Secondly, we're specifically discussing Paul's refusal to embrace the necessity of requiring private businesses to allow integration. Plainly and simply, that at least condones racism, and I would contend directly participates in that behavior. Paul's verbiage is no different than what was used fifty years ago to defend Jim Crow. It was wrong then, and it's wrong now.
Lastly, the goal of the Department of Education is to better provide for the education of our children. I've never heard anyone make a believable case that this is not a worthwhile goal. You're welcome to try.
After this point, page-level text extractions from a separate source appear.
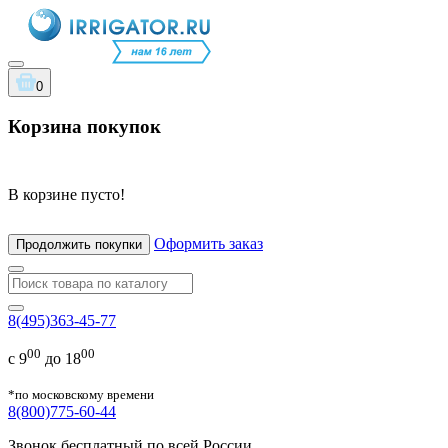
0
Корзина покупок
В корзине пусто!
Оформить заказ
Продолжить покупки
8(495)363-45-77
00
00
с 9
до 18
*по московскому времени
8(800)775-60-44
Звонок бесплатный по всей России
True, but I call into question the left's lack of emphasis on Blacks steering one another to Black businesses ( http://www.blackbusinesslist.com ). That would not be treated with any manner of good will if the URL was whitebusinesslist.com . And, don't tell me there would be any call for civil rights investigations if whites were being made to feel unwelcome in those establishments. AND FINALLY, if whites avoid those businesses, they'll be called racists, which would certainly be utter bologna in most cases.
-Paradigm
www.belatedtruth.com
Mr. Paul's refusal to embrace the federal government's unauthorized control of private privated doesn't condone racism in the least (any more than it condones radical veganism). His stance allows vegans to refuse meat-eaters the ability to use their property. He is condoning radical veganism as well as racism? Is calling segregation and racism abhorrent the same language they used 50 years ago to defend Jim Crow Laws? Can you provide some quotes?
The goal of the Department of Education was to pay off (politically that is) teacher's unions for their support of Jimmy Carter. The consequence is that power is extracted from local school districts and given to federal bureaucrats which results in less education for more money. Very worthwhile.